REQUIREMENT: Write every entry out again with no changes, and leave the images behind.
[LISTED ENTRIES — start]
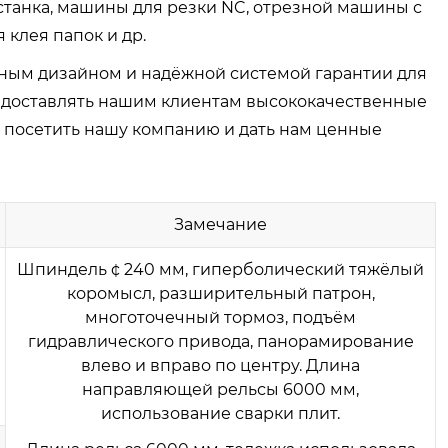
станка, машины для резки NC, отрезной машины с
 клея папок и др.
ным дизайном и надёжной системой гарантии для
редоставлять нашим клиентам высококачественные
 посетить нашу компанию и дать нам ценные
Замечание
Шпиндель ¢ 240 мм, гиперболический тяжёлый
коромысл, разширительный патрон,
многоточечный тормоз, подъём
гидравлического привода, панорамирование
влево и вправо по центру. Длина
направляющей рельсы 6000 мм,
использование сварки плит.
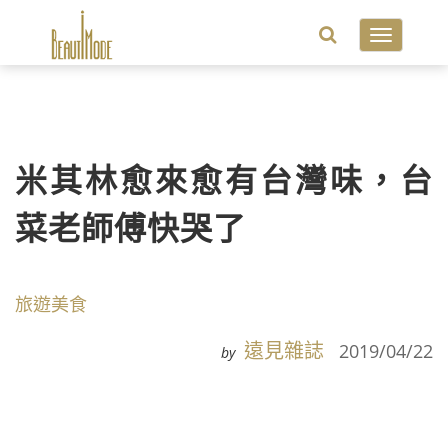
Toggle
navigatio
米其林愈來愈有台灣味，台
菜老師傅快哭了
旅遊美食
遠見雜誌
2019/04/22
by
[LISTED ENTRIES — finish]
YOUR SOLUTION:
станка, машины для резки NC, отрезной машины с
 клея папок и др.
ным дизайном и надёжной системой гарантии для
редоставлять нашим клиентам высококачественные
 посетить нашу компанию и дать нам ценные
Замечание
Шпиндель ¢ 240 мм, гиперболический тяжёлый
коромысл, разширительный патрон,
многоточечный тормоз, подъём
гидравлического привода, панорамирование
влево и вправо по центру. Длина
направляющей рельсы 6000 мм,
использование сварки плит.
Toggle
navigatio
米其林愈來愈有台灣味，台
菜老師傅快哭了
旅遊美食
遠見雜誌
2019/04/22
by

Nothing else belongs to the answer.